Youth athletes susceptible to concussions

With all of the studies which show the amount of trauma athletes who have suffered concussions face during life after sports, youth sports leagues have taken a proactive stance on protecting their athletes.

While children may not play at the same speed and intensity that professionals do, they are still at risk for violent collisions and head injuries. In Oswego, youth sports leagues are taking precautions to lower the amount of concussions, as well as preparing to care for a child that is possibly suffering from one.

The Oswego Pop Warner program sports one football team and two cheerleading teams that contain a combined 60 kids, according to program president Deanna Kraft.

The football team has five coaches and each cheerleading squad has one head coach and one assistant coach, most of whom are equipped to deal with injuries. There is also a medical trainer that is on hand for both practices and games.

“[Every team] needs at least one person that is Red Cross certified,” Kraft said. “All head coaches have to take a concussion clinic, which is offered by Upstate University Youth Program.”

Kraft said that there has not been any instances of a player concussion in Oswego Pop Warner to her knowledge, but coaching staffs are prepared to deal with them just in case.

Helping coaches identify concussions or head injuries is a checklist that is provided by the Centers for Disease Control and Prevention (CDC). The list gives examples of behavioral signs that one may observe in a child who may have a concussion, as well as symptoms that a child may be complaining of that could indicate a concussion.

The CDC also provides a list of questions to ask a child that, if answered incorrectly, may signify a concussion. The questions may be as simple as “What city is this?” or more difficult, such as, “Can you name the months of the year backward?”

“Even if [a coach thinks] a player has a concussion, the player has to go to a doctor,” Kraft said. “[The player] has to be cleared by a doctor before he can even practice or anything.”

Oswego Pop Warner has a Preparticipation Physical Evaluation form through the American Academy of Family Physicians that parents must fill out before their child can be cleared to play football or cheerlead. The form asks questions of the child’s medical history regarding any medical conditions or issues the child may have faced.

Equipment is a big part of concussion prevention, as the wrong helmet may not provide enough support and protection from a harsh blow from an opposing player.

“[Equipment] has to be examined every year before practice starts,” Kraft said. “We just had helmets reconditioned last year. They have to be recertified. It’s required through Pop Warner.”

Coaches also have to be recertified every two years through Pop Warner by going through a training course, according to Kraft.

While Oswego Pop Warner may not have had to deal with a concussion, the Oswego Minor Hockey Association has.

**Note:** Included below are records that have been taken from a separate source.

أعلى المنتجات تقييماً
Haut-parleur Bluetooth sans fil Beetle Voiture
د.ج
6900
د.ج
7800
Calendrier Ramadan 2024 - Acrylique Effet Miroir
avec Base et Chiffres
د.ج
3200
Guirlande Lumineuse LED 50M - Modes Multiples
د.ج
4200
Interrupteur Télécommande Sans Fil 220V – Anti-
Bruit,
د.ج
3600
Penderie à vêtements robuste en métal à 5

According to President John Rice, the league has to deal with “one to three each year.”

Oswego Minor Hockey has 14 teams with 15 kids to each team and anywhere from one to four coaches per squad. Each team also has a medical kit on hand at every practice and game in case of injury, Rice said.

“[Concussions] are a hot topic with us right now,” he said. “USA Hockey puts out what they call the Head’s Up program, which is a concussion awareness, concussion identification program. It touches on the hot points of how to determine if a kid possibly has a concussion.”

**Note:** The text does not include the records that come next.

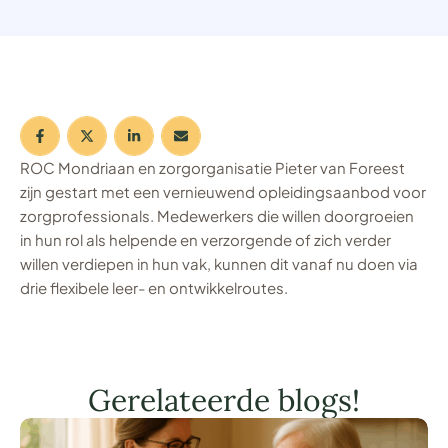
ROC Mondriaan en zorgorganisatie Pieter van Foreest
zijn gestart met een vernieuwend opleidingsaanbod voor
zorgprofessionals. Medewerkers die willen doorgroeien
in hun rol als helpende en verzorgende of zich verder
willen verdiepen in hun vak, kunnen dit vanaf nu doen via
drie flexibele leer- en ontwikkelroutes.
Gerelateerde blogs!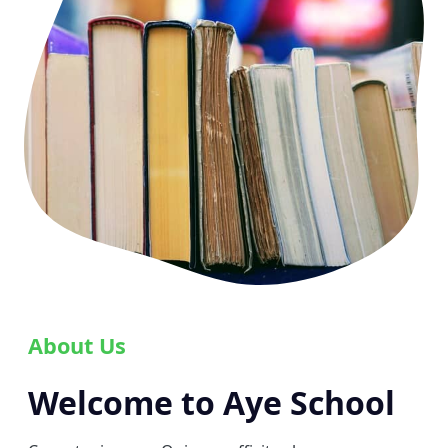
About Us
Welcome to Aye School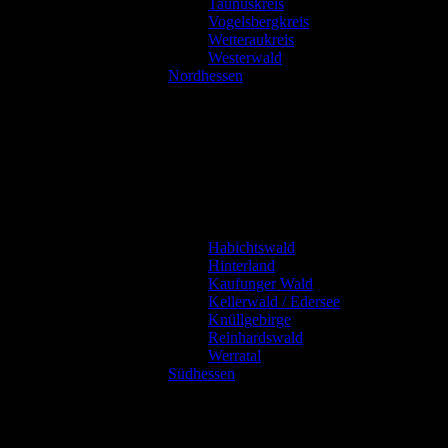
Taunuskreis
Vogelsbergkreis
Wetteraukreis
Westerwald
Nordhessen
Habichtswald
Hinterland
Kaufunger Wald
Kellerwald / Edersee
Knüllgebirge
Reinhardswald
Werratal
Südhessen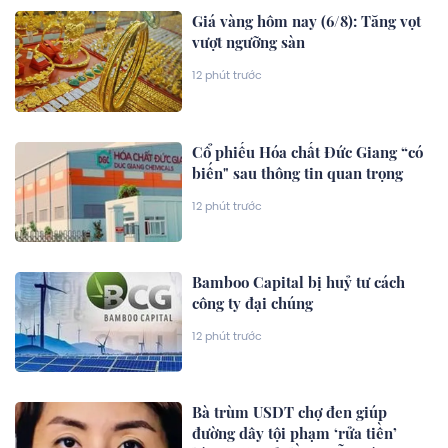
Giá vàng hôm nay (6/8): Tăng vọt
vượt ngưỡng sàn
12 phút trước
Cổ phiếu Hóa chất Đức Giang “có
biến" sau thông tin quan trọng
12 phút trước
Bamboo Capital bị huỷ tư cách
công ty đại chúng
12 phút trước
Bà trùm USDT chợ đen giúp
đường dây tội phạm ‘rửa tiền’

Rice also said the league is looking to improve its concussion detection process through ImPACT, which is a company that sells concussion-testing equipment to schools and organizations.

“ImPACT is able to provide the bench marking through a computer program,” Rice said. “The Oswego city school district has all of its athletes go through this. Then, if there’s a concussion or blow to the head…they can go back and retake the test and use that as a diagnosis for the doctor. We are looking as an organization to also start doing that program.”

Much like Oswego Pop Warner, Oswego Minor Hockey requires that a player be taken out of a game in case of a possible concussion. But instead of a mandatory medical examination, Oswego Minor Hockey leaves the decision up to the parents of the injured child.

“We’re not medical people, but when we see something that happens out on the ice, the first thing is to get the responsibility back to the parent,” Rice said. “The parent, hopefully, is aware enough to know if something still isn’t right and to get to a medical person.”

Coaches also have to be certified through USA Hockey in order to coach a team in Oswego Minor Hockey. Each coach must complete eight online modules which takes about eight hours to complete in total, according to Rice.

Equipment is not checked individually, Rice said, but it can be looked at if it is deemed questionable.

“Through USA Hockey, all helmets are certified,” he said. “The helmet has a shelf life, so to speak. As far as people checking that, I think the ultimate responsibility may come down to a referee, but I’ve never seen a referee checking helmets.”

Rice also said USA Hockey has completed studies that have shown that any specific brand of helmet or wearing a mouth guard can prevent concussions.

“Safety for the kids is the No. 1 priority,” Rice said. “I’m all for whatever we have to do to be able to identify and do the correct things medically so kids do not get hurt.”